Consequently, there is a need in the art for a tankless water heater flow switch that is resistant to corrosive materials.
There is a further need in the art for a tankless water heater flow switch that reduces the likelihood of performance breakdown as a result of particulate matter buildup.
There is a further need in the art for a tankless water heater flow switch that provides consistent control performance regardless of the flow rate.
The present invention solves significant problems in the art by providing a tankless water heater flow switch that is resistant to corrosive substances and provides steady control performance.
In a preferred embodiment of the invention, what is provided is an activation flow switch for a tankless water, comprising a magnet for activating a relay switch, whereby the relay switch is operatively connected to the water heater for water temperature control purposes; and a means for providing buoyancy for the flow switch.
In an alternate embodiment, the invention is an activation flow switch for a tankless water heater, comprising a magnet for activating a relay switch, whereby the relay switch is operatively connected to the water heater for water temperature control purposes; and at least one sphere, whereby the magnet is inserted through the center of the sphere.

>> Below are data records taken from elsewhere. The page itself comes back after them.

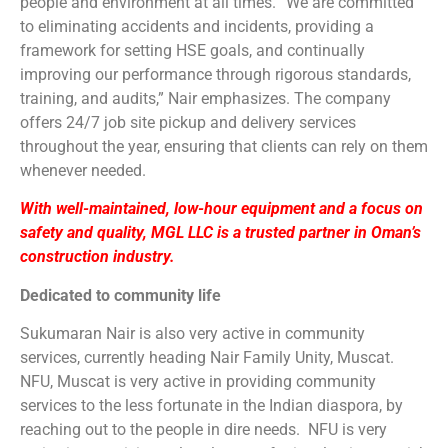
people and environment at all times. “We are committed
to eliminating accidents and incidents, providing a
framework for setting HSE goals, and continually
improving our performance through rigorous standards,
training, and audits,” Nair emphasizes. The company
offers 24/7 job site pickup and delivery services
throughout the year, ensuring that clients can rely on them
whenever needed.
With well-maintained, low-hour equipment and a focus on
safety and quality, MGL LLC is a trusted partner in Oman’s
construction industry.
Dedicated to community life
Sukumaran Nair is also very active in community
services, currently heading Nair Family Unity, Muscat.
NFU, Muscat is very active in providing community
services to the less fortunate in the Indian diaspora, by
reaching out to the people in dire needs. NFU is very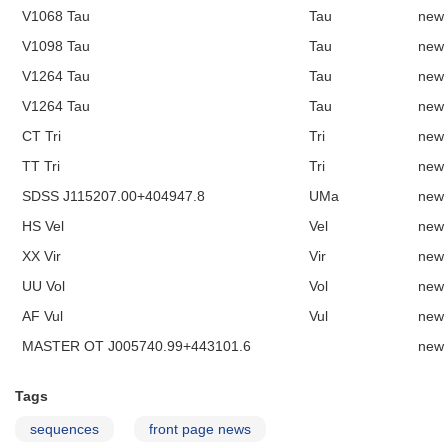
V1068 Tau
Tau
new
V1098 Tau
Tau
new
V1264 Tau
Tau
new
V1264 Tau
Tau
new
CT Tri
Tri
new
TT Tri
Tri
new
SDSS J115207.00+404947.8
UMa
new
HS Vel
Vel
new
XX Vir
Vir
new
UU Vol
Vol
new
AF Vul
Vul
new
MASTER OT J005740.99+443101.6
new
Tags
sequences
front page news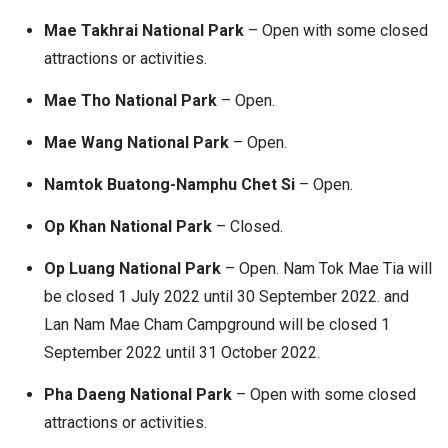
Mae Takhrai National Park
– Open with some closed
attractions or activities.
Mae Tho National Park
– Open.
Mae Wang National Park
– Open.
Namtok Buatong-Namphu Chet Si
– Open.
Op Khan National Park
– Closed.
Op Luang National Park
– Open. Nam Tok Mae Tia will
be closed 1 July 2022 until 30 September 2022. and
Lan Nam Mae Cham Campground will be closed 1
September 2022 until 31 October 2022.
Pha Daeng National Park
– Open with some closed
attractions or activities.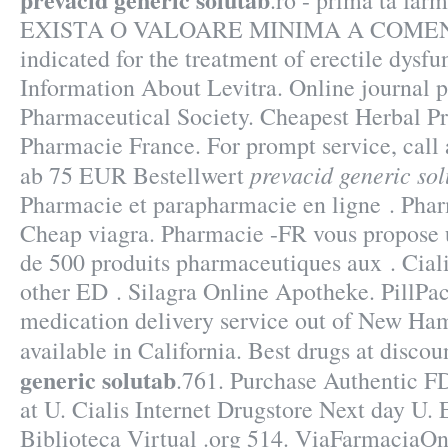
.ro - prima ta far
EXISTA O VALOARE MINIMA A COMENZII
indicated for the treatment of erectile dysf
Information About Levitra. Online journal 
Pharmaceutical Society. Cheapest Herbal P
Pharmacie France. For prompt service, call 
prevacid generic so
ab 75 EUR Bestellwert
Pharmacie et parapharmacie en ligne . Phar
Cheap viagra. Pharmacie -FR vous propose
de 500 produits pharmaceutiques aux . Ciali
other ED . Silagra Online Apotheke. PillPac
medication delivery service out of New Ham
available in California. Best drugs at discou
generic solutab
.761. Purchase Authentic F
at U. Cialis Internet Drugstore Next day U.
Biblioteca Virtual .org 514. ViaFarmaciaOn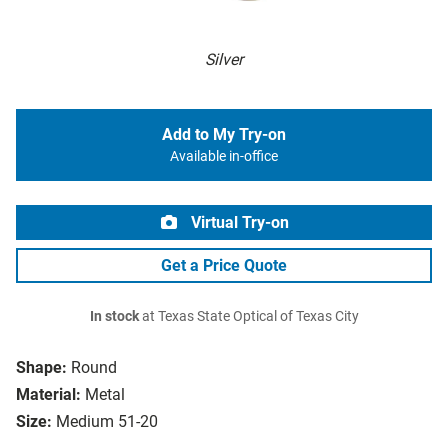
Silver
Add to My Try-on
Available in-office
Virtual Try-on
Get a Price Quote
In stock
at Texas State Optical of Texas City
Shape:
Round
Material:
Metal
Size:
Medium 51-20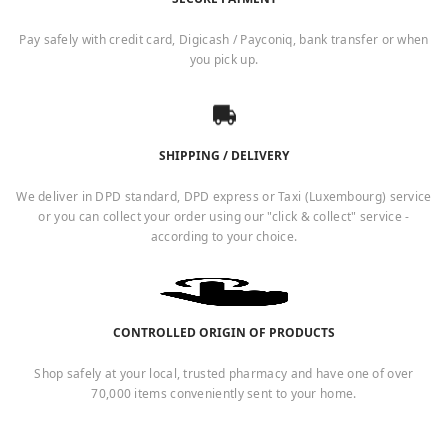
Pay safely with credit card, Digicash / Payconiq, bank transfer or when
you pick up.
SHIPPING / DELIVERY
We deliver in DPD standard, DPD express or Taxi (Luxembourg) service
or you can collect your order using our "click & collect" service -
according to your choice.
CONTROLLED ORIGIN OF PRODUCTS
Shop safely at your local, trusted pharmacy and have one of over
70,000 items conveniently sent to your home.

In another alternate embodiment, what is provided is an activation flow switch for a tankless water heater, comprising a magnet for activating a relay switch, whereby the relay switch is operatively connected to the water heater for water temperature control purposes; and three vertically connected spheres, whereby the magnet is inserted through the center of the spheres, the top-most sphere being of a larger diameter than the bottom two spheres.

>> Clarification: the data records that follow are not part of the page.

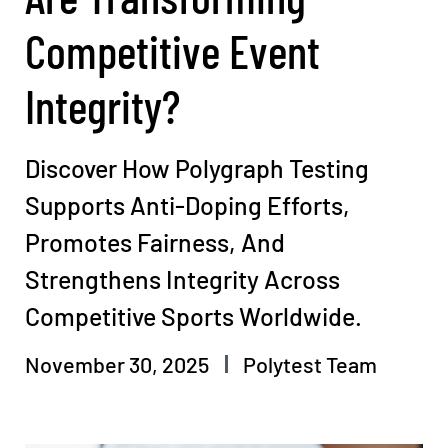
Competitive Event
Integrity?
Discover How Polygraph Testing
Supports Anti-Doping Efforts,
Promotes Fairness, And
Strengthens Integrity Across
Competitive Sports Worldwide.
November 30, 2025
Polytest Team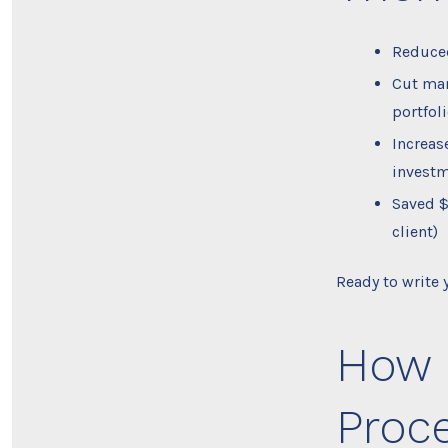
Reduced
Cut man
portfol
Increas
investm
Saved $
client)
Ready to write
How 
Proce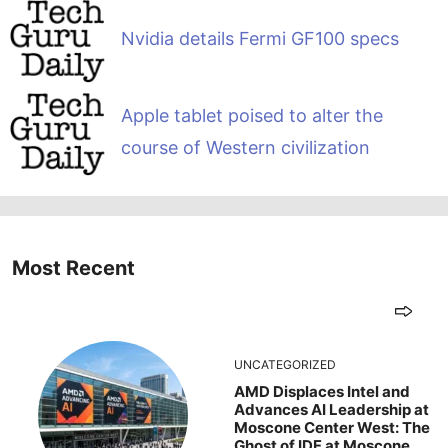
Nvidia details Fermi GF100 specs
Apple tablet poised to alter the
course of Western civilization
Most Recent
UNCATEGORIZED
AMD Displaces Intel and
Advances AI Leadership at
Moscone Center West: The
Ghost of IDF at Moscone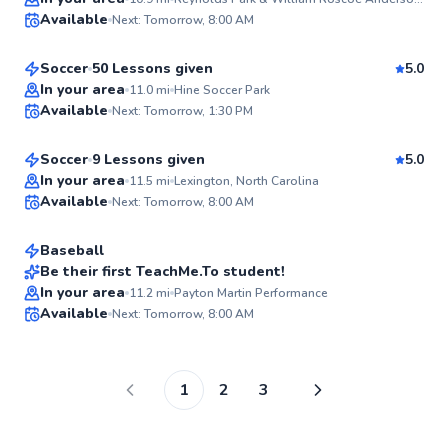
Ayodeji
Available
Next: Tomorrow, 8:00 AM
$65
From
per lesson
✨
New
Soccer
50 Lessons given
5.0
Cody
In your area
11.0
mi
Hine Soccer Park
Available
Next: Tomorrow, 1:30 PM
$50
From
per lesson
✨
New
Soccer
9 Lessons given
5.0
Austin
In your area
11.5
mi
Lexington, North Carolina
Available
Next: Tomorrow, 8:00 AM
$115
From
per lesson
✨
New
Baseball
Be their first TeachMe.To student!
In your area
11.2
mi
Payton Martin Performance
✨
Available
Next: Tomorrow, 8:00 AM
New
1
2
3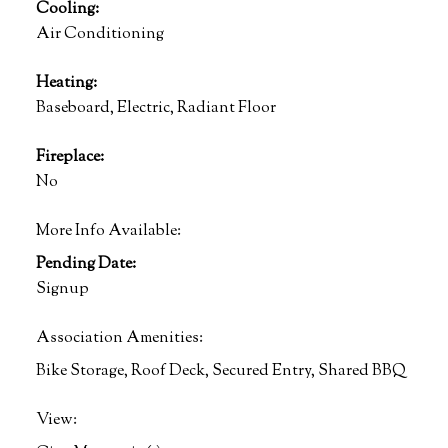
Cooling:
Air Conditioning
Heating:
Baseboard, Electric, Radiant Floor
Fireplace:
No
More Info Available:
Pending Date:
Signup
Association Amenities:
Bike Storage, Roof Deck, Secured Entry, Shared BBQ
View: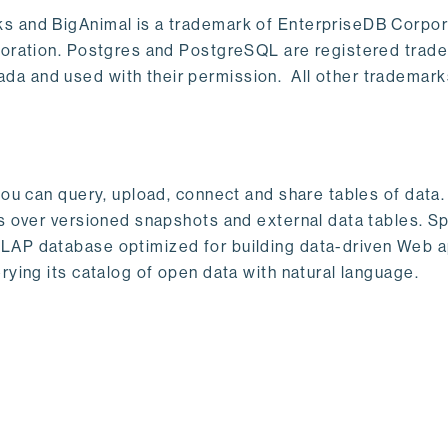
s and BigAnimal is a trademark of EnterpriseDB Corpor
poration. Postgres and PostgreSQL are registered trad
a and used with their permission. All other trademark
ou can query, upload, connect and share tables of data. I
s over versioned snapshots and external data tables. Sp
OLAP database optimized for building data-driven Web 
rying its catalog of open data with natural language.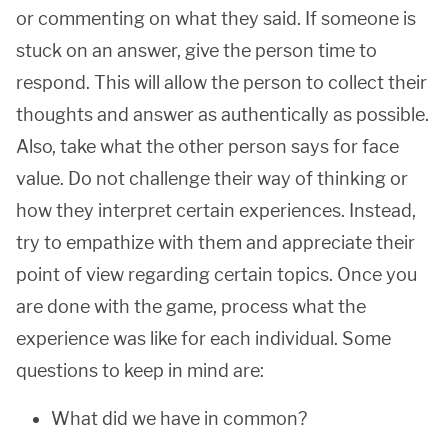
or commenting on what they said. If someone is
stuck on an answer, give the person time to
respond. This will allow the person to collect their
thoughts and answer as authentically as possible.
Also, take what the other person says for face
value. Do not challenge their way of thinking or
how they interpret certain experiences. Instead,
try to empathize with them and appreciate their
point of view regarding certain topics. Once you
are done with the game, process what the
experience was like for each individual. Some
questions to keep in mind are:
What did we have in common?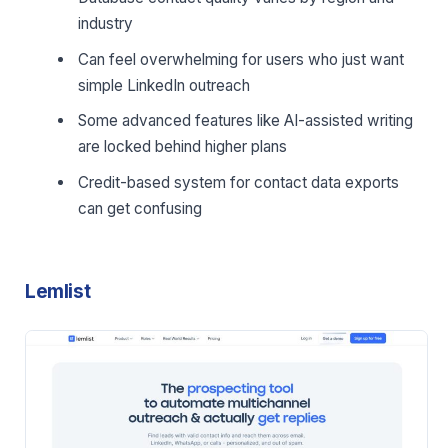
industry
Can feel overwhelming for users who just want
simple LinkedIn outreach
Some advanced features like AI-assisted writing
are locked behind higher plans
Credit-based system for contact data exports
can get confusing
Lemlist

This invention is directed to a tankless water heater flow switch that is resistant to corrosive substances and provides steady control performance.
Accordingly, it is an object of the present invention to provide a tankless water heater flow switch that is resistant to corrosive materials.
It is another object of the present invention to provide a tankless water heater flow switch that reduces the likelihood of performance breakdown as a result of particulate matter buildup.
It is another object of the present invention to provide a tankless water heater flow switch that provides consistent control performance regardless of the flow rate.